*Exercise goal*.
Entries below include pictures. Output exactly the lines from the one with "ही धीरे-धीरे अपने" down to the one with "Армянские монеты", both ends included, and leave the pictures out.

*Input records*.

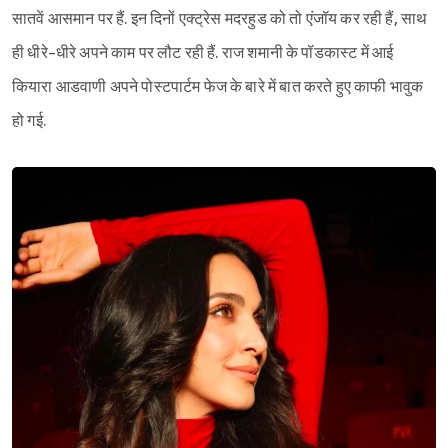
सातवें आसमान पर हैं. इन दिनों एक्ट्रेस मदरहुड को तो एंजॉय कर रही हैं, साथ
ही धीरे-धीरे अपने काम पर लौट रही हैं. राज शमानी के पॉडकास्ट में आई
कियारा आडवाणी अपने पोस्टपार्टम फेज के बारे में बात करते हुए काफी भावुक
हो गई.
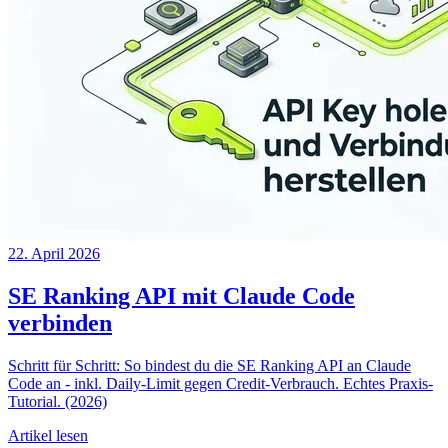
22. April 2026
SE Ranking API mit Claude Code
verbinden
Schritt für Schritt: So bindest du die SE Ranking API an Claude
Code an - inkl. Daily-Limit gegen Credit-Verbrauch. Echtes Praxis-
Tutorial. (2026)
Artikel lesen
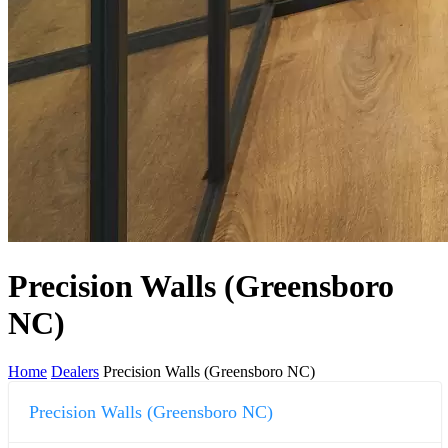
Precision Walls (Greensboro
NC)
Home
Dealers
Precision Walls (Greensboro NC)
Precision Walls (Greensboro NC)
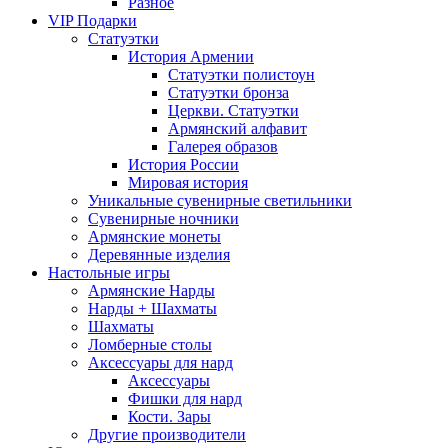
Разное
VIP Подарки
Статуэтки
История Армении
Статуэтки полистоун
Статуэтки бронза
Церкви. Статуэтки
Армянский алфавит
Галерея образов
История России
Мировая история
Уникальные сувенирные светильники
Сувенирные ночники
Армянские монеты
Деревянные изделия
Настольные игры
Армянские Нарды
Нарды + Шахматы
Шахматы
Ломберные столы
Аксессуары для нард
Аксессуары
Фишки для нард
Кости. Зары
Другие производители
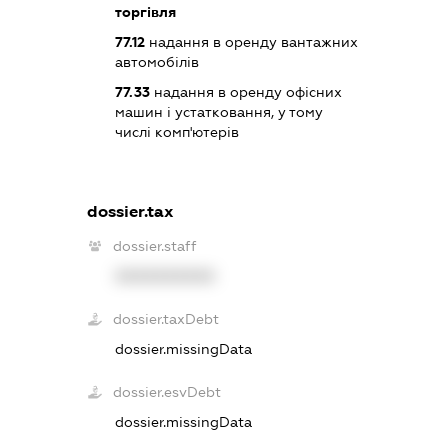
торгівля
77.12
надання в оренду вантажних
автомобілів
77.33
надання в оренду офісних
машин і устатковання, у тому
числі комп'ютерів
dossier.tax
dossier.staff
XXXXXXXXXX
dossier.taxDebt
dossier.missingData
dossier.esvDebt
dossier.missingData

*Solution to the problem*.
ही धीरे-धीरे अपने काम पर लौट रही हैं. राज शमानी के पॉडकास्ट में आई
कियारा आडवाणी अपने पोस्टपार्टम फेज के बारे में बात करते हुए काफी भावुक
हो गई.
22. April 2026
SE Ranking API mit Claude Code
verbinden
Schritt für Schritt: So bindest du die SE Ranking API an Claude
Code an - inkl. Daily-Limit gegen Credit-Verbrauch. Echtes Praxis-
Tutorial. (2026)
Artikel lesen
Precision Walls (Greensboro
NC)
Home
Dealers
Precision Walls (Greensboro NC)
Precision Walls (Greensboro NC)
Разное
VIP Подарки
Статуэтки
История Армении
Статуэтки полистоун
Статуэтки бронза
Церкви. Статуэтки
Армянский алфавит
Галерея образов
История России
Мировая история
Уникальные сувенирные светильники
Сувенирные ночники
Армянские монеты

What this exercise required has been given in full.